## Your assignment
Search the material for the string "stay", then return every line where it is found.
........
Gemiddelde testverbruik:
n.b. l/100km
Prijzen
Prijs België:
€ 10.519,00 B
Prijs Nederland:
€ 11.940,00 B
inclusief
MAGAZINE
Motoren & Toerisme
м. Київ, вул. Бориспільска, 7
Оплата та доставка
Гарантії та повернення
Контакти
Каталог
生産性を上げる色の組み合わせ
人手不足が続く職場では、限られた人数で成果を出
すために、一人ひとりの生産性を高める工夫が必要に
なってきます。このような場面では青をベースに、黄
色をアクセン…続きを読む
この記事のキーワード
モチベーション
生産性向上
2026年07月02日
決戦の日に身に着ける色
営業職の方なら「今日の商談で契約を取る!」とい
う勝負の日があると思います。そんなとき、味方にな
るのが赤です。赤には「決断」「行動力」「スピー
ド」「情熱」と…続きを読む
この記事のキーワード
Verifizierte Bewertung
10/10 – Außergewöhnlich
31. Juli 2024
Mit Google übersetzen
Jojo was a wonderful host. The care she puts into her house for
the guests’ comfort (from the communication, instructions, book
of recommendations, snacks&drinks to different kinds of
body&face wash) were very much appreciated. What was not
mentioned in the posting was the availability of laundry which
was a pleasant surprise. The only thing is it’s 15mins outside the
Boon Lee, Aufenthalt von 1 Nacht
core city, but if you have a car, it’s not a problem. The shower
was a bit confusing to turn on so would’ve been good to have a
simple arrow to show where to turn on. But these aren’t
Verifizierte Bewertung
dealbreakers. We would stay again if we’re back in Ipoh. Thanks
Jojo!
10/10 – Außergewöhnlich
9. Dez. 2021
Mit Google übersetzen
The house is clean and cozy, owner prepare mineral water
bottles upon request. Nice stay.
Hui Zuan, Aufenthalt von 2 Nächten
........
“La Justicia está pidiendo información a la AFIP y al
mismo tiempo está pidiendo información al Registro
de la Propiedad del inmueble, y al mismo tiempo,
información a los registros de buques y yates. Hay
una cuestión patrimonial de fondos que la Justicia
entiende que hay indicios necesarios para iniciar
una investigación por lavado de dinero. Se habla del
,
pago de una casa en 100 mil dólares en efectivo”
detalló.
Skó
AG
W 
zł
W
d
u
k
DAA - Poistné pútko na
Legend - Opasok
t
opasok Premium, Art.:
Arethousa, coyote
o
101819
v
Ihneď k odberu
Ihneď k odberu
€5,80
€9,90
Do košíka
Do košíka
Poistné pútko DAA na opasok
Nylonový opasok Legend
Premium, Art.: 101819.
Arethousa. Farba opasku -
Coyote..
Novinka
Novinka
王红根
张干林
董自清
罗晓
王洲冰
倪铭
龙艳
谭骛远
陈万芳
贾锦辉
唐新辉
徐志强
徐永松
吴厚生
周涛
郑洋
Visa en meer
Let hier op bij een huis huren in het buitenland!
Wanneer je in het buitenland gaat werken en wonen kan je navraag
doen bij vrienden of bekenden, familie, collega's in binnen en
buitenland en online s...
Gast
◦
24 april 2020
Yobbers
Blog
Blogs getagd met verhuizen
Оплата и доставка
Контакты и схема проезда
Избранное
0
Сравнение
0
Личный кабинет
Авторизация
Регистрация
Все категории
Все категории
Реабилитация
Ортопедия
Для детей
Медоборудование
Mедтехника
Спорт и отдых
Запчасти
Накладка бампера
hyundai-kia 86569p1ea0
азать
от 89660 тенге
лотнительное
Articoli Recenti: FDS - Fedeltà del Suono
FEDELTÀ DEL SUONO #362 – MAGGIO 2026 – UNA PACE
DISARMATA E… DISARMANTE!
........
## Answer section
dealbreakers. We would stay again if we’re back in Ipoh. Thanks
bottles upon request. Nice stay.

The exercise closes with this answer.